What you are asked to do:
Give the entries again in full. Nothing may be altered.
# # # # #
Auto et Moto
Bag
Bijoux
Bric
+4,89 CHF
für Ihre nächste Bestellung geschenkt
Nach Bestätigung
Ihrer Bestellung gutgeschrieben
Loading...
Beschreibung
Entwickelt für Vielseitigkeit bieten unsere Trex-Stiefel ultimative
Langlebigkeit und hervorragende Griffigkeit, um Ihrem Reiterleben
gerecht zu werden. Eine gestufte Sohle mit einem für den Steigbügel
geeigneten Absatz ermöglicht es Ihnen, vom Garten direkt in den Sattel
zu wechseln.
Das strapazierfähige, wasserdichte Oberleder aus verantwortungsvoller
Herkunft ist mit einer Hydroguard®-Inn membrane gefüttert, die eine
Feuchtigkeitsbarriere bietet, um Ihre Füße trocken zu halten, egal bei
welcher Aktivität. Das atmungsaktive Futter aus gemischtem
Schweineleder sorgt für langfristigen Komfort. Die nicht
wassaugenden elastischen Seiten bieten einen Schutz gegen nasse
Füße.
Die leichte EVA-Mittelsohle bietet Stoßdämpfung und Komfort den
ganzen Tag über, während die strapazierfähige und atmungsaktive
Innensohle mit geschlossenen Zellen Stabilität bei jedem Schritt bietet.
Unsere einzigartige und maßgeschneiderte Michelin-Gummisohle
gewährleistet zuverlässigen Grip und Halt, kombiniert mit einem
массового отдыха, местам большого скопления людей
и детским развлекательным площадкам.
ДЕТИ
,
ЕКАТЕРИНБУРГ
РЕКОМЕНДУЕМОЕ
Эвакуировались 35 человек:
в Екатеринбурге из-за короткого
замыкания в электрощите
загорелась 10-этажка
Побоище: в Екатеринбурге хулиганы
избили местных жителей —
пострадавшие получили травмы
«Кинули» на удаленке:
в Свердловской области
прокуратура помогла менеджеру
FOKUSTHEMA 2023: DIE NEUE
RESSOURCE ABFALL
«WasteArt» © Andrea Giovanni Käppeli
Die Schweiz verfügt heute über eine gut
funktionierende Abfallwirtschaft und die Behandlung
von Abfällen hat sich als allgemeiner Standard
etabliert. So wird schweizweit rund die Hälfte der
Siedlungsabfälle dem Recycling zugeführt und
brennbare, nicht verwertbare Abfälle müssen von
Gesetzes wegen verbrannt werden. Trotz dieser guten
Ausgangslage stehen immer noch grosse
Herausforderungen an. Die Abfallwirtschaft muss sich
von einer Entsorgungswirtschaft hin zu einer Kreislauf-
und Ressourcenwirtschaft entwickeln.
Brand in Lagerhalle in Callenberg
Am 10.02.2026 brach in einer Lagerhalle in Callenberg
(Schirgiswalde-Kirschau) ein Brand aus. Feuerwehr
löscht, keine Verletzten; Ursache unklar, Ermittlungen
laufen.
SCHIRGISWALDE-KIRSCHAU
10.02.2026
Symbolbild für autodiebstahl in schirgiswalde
# # # # #
Answer box:
Auto et Moto
Bag
Bijoux
Bric
+4,89 CHF
für Ihre nächste Bestellung geschenkt
Nach Bestätigung
Ihrer Bestellung gutgeschrieben
Loading...
Beschreibung
Entwickelt für Vielseitigkeit bieten unsere Trex-Stiefel ultimative
Langlebigkeit und hervorragende Griffigkeit, um Ihrem Reiterleben
gerecht zu werden. Eine gestufte Sohle mit einem für den Steigbügel
geeigneten Absatz ermöglicht es Ihnen, vom Garten direkt in den Sattel
zu wechseln.
Das strapazierfähige, wasserdichte Oberleder aus verantwortungsvoller
Herkunft ist mit einer Hydroguard®-Inn membrane gefüttert, die eine
Feuchtigkeitsbarriere bietet, um Ihre Füße trocken zu halten, egal bei
welcher Aktivität. Das atmungsaktive Futter aus gemischtem
Schweineleder sorgt für langfristigen Komfort. Die nicht
wassaugenden elastischen Seiten bieten einen Schutz gegen nasse
Füße.
Die leichte EVA-Mittelsohle bietet Stoßdämpfung und Komfort den
ganzen Tag über, während die strapazierfähige und atmungsaktive
Innensohle mit geschlossenen Zellen Stabilität bei jedem Schritt bietet.
Unsere einzigartige und maßgeschneiderte Michelin-Gummisohle
gewährleistet zuverlässigen Grip und Halt, kombiniert mit einem
массового отдыха, местам большого скопления людей
и детским развлекательным площадкам.
ДЕТИ
,
ЕКАТЕРИНБУРГ
РЕКОМЕНДУЕМОЕ
Эвакуировались 35 человек:
в Екатеринбурге из-за короткого
замыкания в электрощите
загорелась 10-этажка
Побоище: в Екатеринбурге хулиганы
избили местных жителей —
пострадавшие получили травмы
«Кинули» на удаленке:
в Свердловской области
прокуратура помогла менеджеру
FOKUSTHEMA 2023: DIE NEUE
RESSOURCE ABFALL
«WasteArt» © Andrea Giovanni Käppeli
Die Schweiz verfügt heute über eine gut
funktionierende Abfallwirtschaft und die Behandlung
von Abfällen hat sich als allgemeiner Standard
etabliert. So wird schweizweit rund die Hälfte der
Siedlungsabfälle dem Recycling zugeführt und
brennbare, nicht verwertbare Abfälle müssen von
Gesetzes wegen verbrannt werden. Trotz dieser guten
Ausgangslage stehen immer noch grosse
Herausforderungen an. Die Abfallwirtschaft muss sich
von einer Entsorgungswirtschaft hin zu einer Kreislauf-
und Ressourcenwirtschaft entwickeln.
Brand in Lagerhalle in Callenberg
Am 10.02.2026 brach in einer Lagerhalle in Callenberg
(Schirgiswalde-Kirschau) ein Brand aus. Feuerwehr
löscht, keine Verletzten; Ursache unklar, Ermittlungen
laufen.
SCHIRGISWALDE-KIRSCHAU
10.02.2026
Symbolbild für autodiebstahl in schirgiswalde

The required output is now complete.